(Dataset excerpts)
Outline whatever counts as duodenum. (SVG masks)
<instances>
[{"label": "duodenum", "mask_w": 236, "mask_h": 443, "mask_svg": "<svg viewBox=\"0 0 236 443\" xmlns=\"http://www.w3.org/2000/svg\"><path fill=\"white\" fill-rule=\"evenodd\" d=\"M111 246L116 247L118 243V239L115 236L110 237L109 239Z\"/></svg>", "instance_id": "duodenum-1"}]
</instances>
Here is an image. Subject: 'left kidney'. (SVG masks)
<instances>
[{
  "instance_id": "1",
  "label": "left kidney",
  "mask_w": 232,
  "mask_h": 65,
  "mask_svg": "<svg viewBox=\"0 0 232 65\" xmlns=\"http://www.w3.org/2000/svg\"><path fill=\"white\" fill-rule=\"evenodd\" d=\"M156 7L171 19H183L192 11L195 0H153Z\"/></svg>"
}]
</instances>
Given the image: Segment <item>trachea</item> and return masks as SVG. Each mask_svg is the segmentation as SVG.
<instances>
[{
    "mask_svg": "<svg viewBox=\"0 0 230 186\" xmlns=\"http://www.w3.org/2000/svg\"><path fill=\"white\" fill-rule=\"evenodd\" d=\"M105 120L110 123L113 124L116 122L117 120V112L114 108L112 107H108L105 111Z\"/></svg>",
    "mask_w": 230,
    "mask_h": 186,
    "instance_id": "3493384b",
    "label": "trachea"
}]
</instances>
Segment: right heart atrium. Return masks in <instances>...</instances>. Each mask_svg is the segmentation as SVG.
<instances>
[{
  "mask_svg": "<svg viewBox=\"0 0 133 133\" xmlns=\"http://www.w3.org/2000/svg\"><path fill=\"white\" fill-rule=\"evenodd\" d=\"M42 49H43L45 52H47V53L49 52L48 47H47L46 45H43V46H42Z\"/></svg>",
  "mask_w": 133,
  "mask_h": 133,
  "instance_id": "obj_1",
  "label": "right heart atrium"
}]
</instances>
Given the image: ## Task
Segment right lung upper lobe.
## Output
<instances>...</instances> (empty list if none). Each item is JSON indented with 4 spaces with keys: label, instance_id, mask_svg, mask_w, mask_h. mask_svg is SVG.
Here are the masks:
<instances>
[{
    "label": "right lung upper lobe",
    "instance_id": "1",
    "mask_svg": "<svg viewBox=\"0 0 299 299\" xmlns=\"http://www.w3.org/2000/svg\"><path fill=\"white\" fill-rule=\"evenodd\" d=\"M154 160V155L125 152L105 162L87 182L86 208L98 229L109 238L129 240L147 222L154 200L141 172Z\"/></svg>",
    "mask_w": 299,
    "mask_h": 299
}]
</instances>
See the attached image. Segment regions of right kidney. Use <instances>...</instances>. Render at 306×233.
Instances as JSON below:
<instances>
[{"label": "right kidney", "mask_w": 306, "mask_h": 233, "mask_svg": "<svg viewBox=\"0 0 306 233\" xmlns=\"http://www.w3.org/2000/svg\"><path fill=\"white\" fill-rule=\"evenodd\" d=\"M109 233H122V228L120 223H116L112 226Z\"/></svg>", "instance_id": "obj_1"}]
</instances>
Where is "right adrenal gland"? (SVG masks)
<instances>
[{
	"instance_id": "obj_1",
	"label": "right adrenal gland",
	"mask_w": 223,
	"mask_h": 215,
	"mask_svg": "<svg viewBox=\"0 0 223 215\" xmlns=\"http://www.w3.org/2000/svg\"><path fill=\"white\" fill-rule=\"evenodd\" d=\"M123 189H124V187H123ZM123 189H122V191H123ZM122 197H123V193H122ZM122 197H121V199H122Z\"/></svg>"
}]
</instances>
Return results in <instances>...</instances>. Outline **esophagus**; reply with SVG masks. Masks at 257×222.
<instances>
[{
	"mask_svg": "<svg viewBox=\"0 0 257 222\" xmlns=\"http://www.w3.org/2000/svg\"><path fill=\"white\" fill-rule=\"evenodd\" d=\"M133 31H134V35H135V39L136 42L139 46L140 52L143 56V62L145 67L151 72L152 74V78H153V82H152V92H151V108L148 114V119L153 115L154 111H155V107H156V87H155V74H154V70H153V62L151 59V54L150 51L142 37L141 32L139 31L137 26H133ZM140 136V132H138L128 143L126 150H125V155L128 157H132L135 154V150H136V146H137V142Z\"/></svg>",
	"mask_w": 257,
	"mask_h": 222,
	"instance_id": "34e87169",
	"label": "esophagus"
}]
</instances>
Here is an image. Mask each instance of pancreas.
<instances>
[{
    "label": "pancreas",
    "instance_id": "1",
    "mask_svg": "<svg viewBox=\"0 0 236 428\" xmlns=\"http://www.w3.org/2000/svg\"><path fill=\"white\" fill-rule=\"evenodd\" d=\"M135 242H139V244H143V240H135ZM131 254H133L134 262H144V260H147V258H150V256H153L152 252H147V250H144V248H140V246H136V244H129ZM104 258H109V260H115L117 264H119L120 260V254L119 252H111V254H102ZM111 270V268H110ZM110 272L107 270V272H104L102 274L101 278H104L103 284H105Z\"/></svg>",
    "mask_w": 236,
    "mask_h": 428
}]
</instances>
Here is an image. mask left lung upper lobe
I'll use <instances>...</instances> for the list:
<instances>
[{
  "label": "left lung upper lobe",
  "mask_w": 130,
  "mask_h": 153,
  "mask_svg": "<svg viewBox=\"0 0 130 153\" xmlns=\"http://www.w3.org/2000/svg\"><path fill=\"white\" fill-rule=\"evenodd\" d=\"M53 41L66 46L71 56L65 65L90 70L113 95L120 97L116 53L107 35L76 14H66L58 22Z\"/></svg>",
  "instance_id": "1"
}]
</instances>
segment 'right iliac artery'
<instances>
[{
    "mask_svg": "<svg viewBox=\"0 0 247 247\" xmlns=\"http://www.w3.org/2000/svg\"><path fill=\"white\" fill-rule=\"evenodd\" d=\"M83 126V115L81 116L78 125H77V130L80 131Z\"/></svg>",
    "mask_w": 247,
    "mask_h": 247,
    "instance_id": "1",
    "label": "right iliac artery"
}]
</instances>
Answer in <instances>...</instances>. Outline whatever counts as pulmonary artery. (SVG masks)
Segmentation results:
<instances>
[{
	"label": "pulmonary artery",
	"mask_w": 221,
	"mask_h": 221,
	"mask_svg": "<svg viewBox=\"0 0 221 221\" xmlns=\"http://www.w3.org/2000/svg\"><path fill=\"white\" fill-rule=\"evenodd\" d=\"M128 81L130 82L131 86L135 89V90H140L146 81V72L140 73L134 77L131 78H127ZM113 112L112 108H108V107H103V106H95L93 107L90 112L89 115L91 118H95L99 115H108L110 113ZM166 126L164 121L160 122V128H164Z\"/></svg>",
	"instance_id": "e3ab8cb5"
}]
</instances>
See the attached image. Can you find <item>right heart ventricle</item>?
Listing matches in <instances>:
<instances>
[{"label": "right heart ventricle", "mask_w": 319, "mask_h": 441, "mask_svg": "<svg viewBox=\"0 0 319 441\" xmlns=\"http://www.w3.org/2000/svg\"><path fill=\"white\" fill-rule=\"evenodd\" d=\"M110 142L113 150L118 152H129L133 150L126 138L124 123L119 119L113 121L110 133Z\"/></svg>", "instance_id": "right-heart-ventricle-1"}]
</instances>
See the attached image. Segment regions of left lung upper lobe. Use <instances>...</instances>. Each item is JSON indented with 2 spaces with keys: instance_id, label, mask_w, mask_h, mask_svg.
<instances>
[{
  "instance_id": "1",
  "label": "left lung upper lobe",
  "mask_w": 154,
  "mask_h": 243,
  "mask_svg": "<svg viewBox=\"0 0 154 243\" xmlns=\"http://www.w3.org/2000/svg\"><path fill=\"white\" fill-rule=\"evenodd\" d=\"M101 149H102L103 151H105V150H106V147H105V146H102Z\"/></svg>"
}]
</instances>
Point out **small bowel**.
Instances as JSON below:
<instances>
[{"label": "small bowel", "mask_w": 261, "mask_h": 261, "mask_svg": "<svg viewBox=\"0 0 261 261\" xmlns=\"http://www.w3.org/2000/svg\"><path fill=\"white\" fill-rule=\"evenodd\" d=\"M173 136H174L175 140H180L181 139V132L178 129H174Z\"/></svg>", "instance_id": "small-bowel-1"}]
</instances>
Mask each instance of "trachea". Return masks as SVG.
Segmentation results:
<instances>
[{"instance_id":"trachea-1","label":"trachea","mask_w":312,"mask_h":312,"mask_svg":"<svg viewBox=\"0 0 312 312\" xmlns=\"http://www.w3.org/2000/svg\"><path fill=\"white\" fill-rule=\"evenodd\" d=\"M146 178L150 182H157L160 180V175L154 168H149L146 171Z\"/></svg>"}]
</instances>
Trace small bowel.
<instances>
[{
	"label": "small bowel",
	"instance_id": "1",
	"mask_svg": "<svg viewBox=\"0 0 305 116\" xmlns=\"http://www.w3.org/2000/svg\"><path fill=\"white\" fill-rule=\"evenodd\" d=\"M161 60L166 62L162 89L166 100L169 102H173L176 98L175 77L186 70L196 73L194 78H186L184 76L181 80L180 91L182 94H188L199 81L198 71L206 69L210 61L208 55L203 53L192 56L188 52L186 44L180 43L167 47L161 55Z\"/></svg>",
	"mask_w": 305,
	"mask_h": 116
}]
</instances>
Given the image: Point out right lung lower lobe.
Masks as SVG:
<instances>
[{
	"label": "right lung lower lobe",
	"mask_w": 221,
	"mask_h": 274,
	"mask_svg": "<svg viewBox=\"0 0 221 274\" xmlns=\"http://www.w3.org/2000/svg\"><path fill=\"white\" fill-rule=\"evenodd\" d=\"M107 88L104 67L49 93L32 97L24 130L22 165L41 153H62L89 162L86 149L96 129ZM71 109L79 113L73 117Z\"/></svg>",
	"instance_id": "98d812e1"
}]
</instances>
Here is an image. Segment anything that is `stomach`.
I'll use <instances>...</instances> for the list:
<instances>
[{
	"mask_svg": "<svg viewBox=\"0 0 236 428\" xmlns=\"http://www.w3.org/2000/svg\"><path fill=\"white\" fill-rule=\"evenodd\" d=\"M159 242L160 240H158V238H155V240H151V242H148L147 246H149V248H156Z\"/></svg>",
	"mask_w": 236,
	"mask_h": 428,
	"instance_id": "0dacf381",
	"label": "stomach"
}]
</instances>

**Problem requirements**
Write out again only the lines from the one with "Given the image: Point" through the last line of the records above. Keep every word as it stands.

**Answer to this problem**
Given the image: Point out right lung lower lobe.
Masks as SVG:
<instances>
[{
	"label": "right lung lower lobe",
	"mask_w": 221,
	"mask_h": 274,
	"mask_svg": "<svg viewBox=\"0 0 221 274\" xmlns=\"http://www.w3.org/2000/svg\"><path fill=\"white\" fill-rule=\"evenodd\" d=\"M107 88L104 67L49 93L32 97L24 130L22 165L41 153H62L89 162L86 149L96 129ZM71 109L79 113L73 117Z\"/></svg>",
	"instance_id": "98d812e1"
}]
</instances>
Here is an image. Segment anything that is `stomach`.
I'll use <instances>...</instances> for the list:
<instances>
[{
	"mask_svg": "<svg viewBox=\"0 0 236 428\" xmlns=\"http://www.w3.org/2000/svg\"><path fill=\"white\" fill-rule=\"evenodd\" d=\"M159 242L160 240H158V238H155V240H151V242H148L147 246H149V248H156Z\"/></svg>",
	"mask_w": 236,
	"mask_h": 428,
	"instance_id": "0dacf381",
	"label": "stomach"
}]
</instances>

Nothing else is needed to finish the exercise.